The desire to dominate and control others in order to satisfy one’s own interests and pride is not an anomaly caused by the environment, but is latent in all of us. And power is the instrument of that desire. Yet the lust for power is never sated, but always seeks to expand. The Founders understood this truth, which is why they created a constitutional order that balances and checks its various powers in order to prevent that aggrandizement of control over the lives of others that ends in tyranny.
That’s why progressivism has chafed at that order from the beginning. A technocracy of cognitive elites based on alleged scientific expertise cannot cede authority to any other social institution or principles that can challenge it. We have seen that tendency not just in the response to the coronavirus, but also in the calls to eliminate the Electoral College or make the number of senators proportionate to population.
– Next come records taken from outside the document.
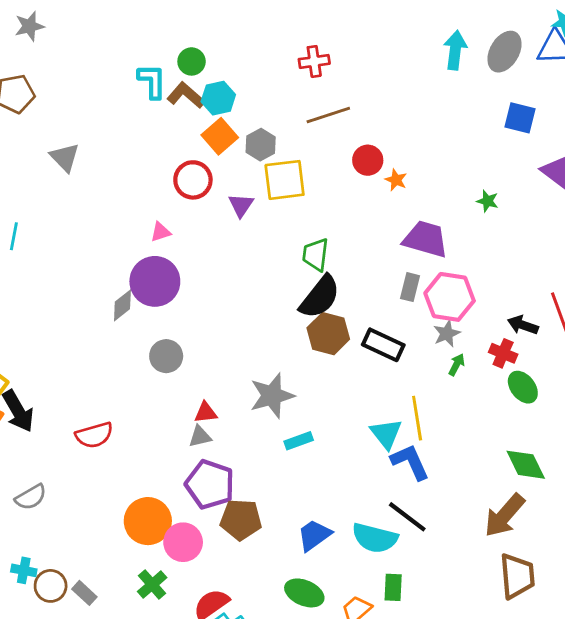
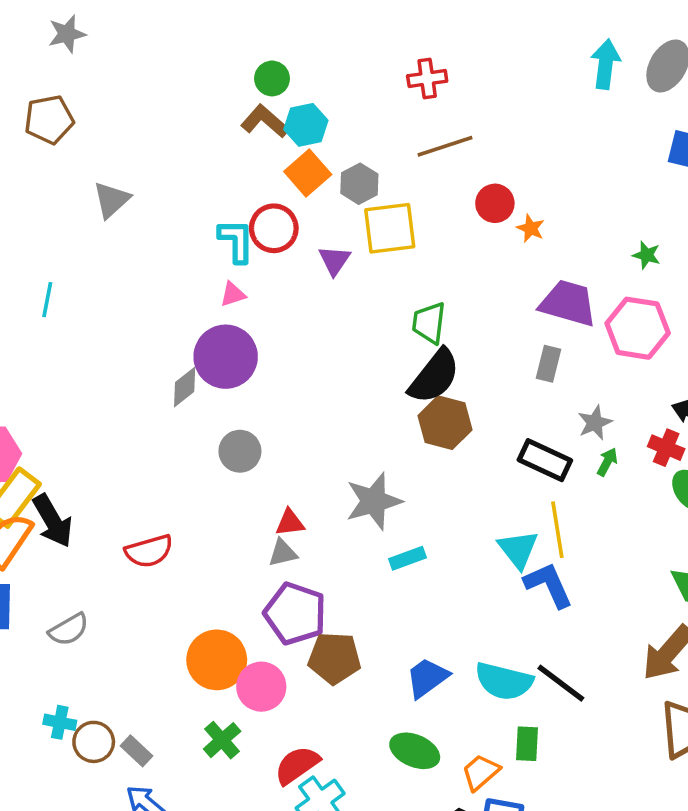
cyan L-shape: (152, 81) -> (236, 241), moved
gray triangle: (65, 157) -> (111, 200), turned 32
pink hexagon: (450, 297) -> (638, 328), moved
black rectangle: (383, 345) -> (545, 460), moved
black line: (407, 517) -> (561, 683), moved

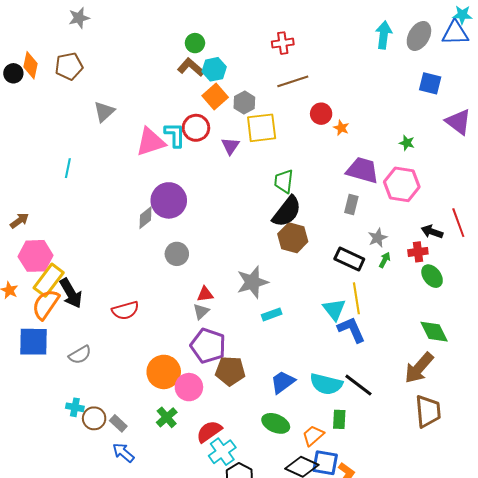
pink triangle: (233, 294) -> (151, 142), moved, size x2.0
red cross: (666, 448) -> (418, 252), turned -30
gray triangle: (283, 553) -> (201, 311), turned -30

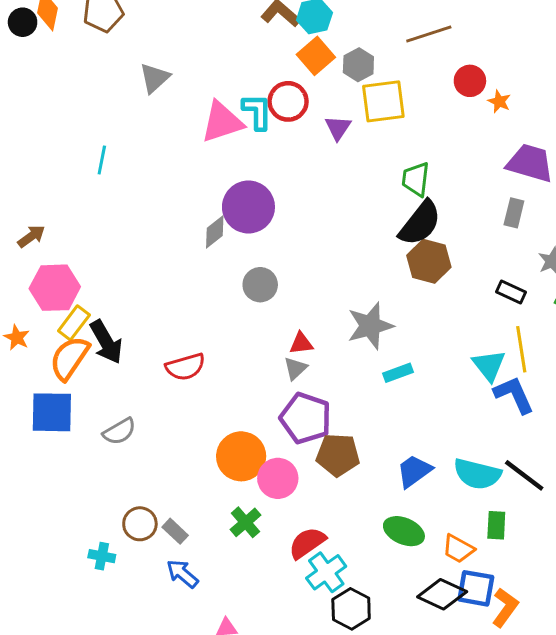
black rectangle: (349, 259) -> (511, 292), size x0.7
yellow rectangle: (49, 280) -> (74, 323), size x0.7
cyan cross: (75, 407) -> (102, 556), moved
orange trapezoid: (313, 436) -> (458, 549), turned -110

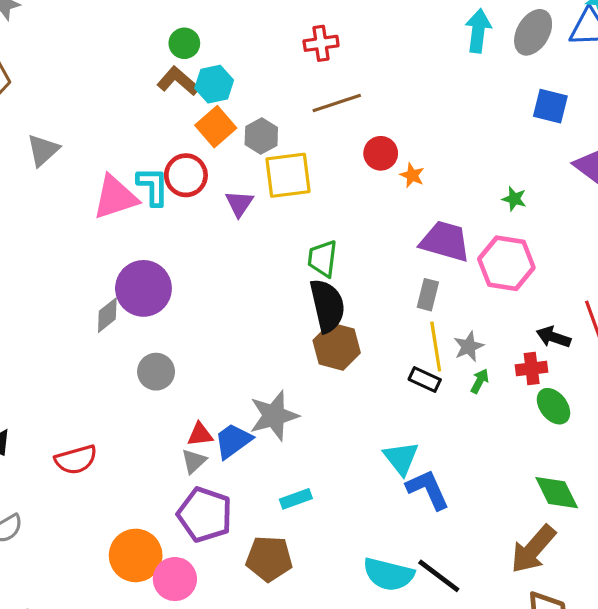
black semicircle: (420, 223) -> (327, 306), turned -51
yellow line: (521, 349) -> (436, 347), moved
cyan rectangle: (398, 373) -> (296, 499), moved
brown pentagon: (338, 455) -> (269, 559), moved
blue trapezoid: (414, 471) -> (233, 441), moved

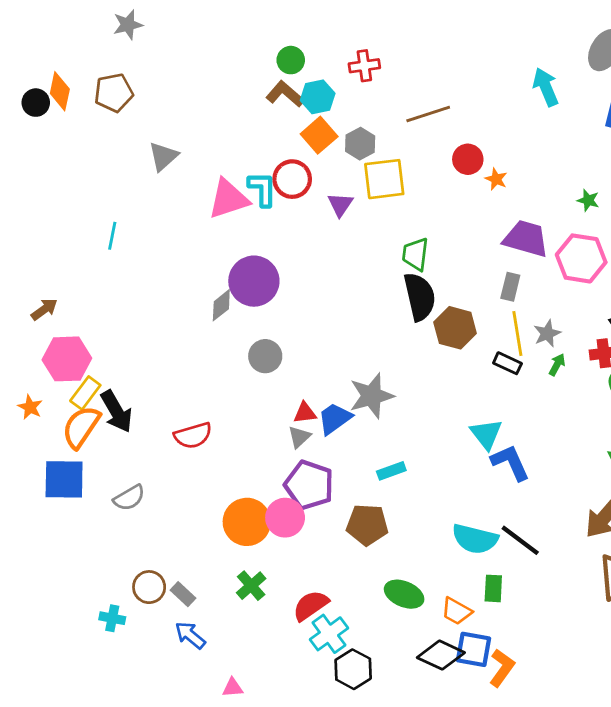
cyan arrow: (478, 31) -> (546, 87), moved, turned -30
red cross: (321, 43) -> (364, 66), moved
brown hexagon: (337, 347) -> (455, 328), moved
pink circle: (175, 579) -> (285, 518), moved

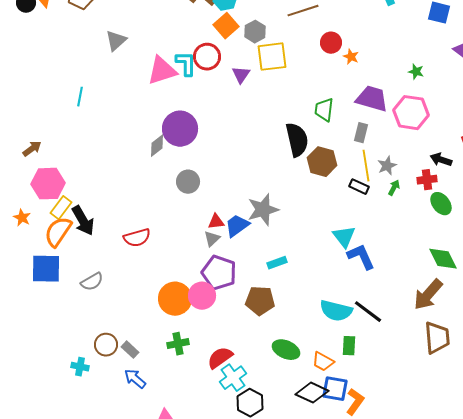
green trapezoid: (415, 254) -> (324, 110), moved
green cross: (251, 586) -> (178, 344), turned 30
The indistinguishable, anonymous mass of the abstract “people” are easier to control or bribe than are the diverse peoples with their different mores, customs, principles, and faiths.
And that has always been the point of the war on Christmas––keeping faith out of the public square and confined to the realm of the private, where it cannot challenge the power and authority of the technocratic elite. It’s one front in the war that the secular technocracy has been waging for over a century that has witnessed the insidious and incremental erosion of our foundational political liberties.
We are one Senate runoff-election away from finding out if that progressive ambition to control even more of our society––an effort stymied by Donald Trump’s administration––will return and move us to even more erosion of our political liberties. That’s the real stakes of the war on Christmas.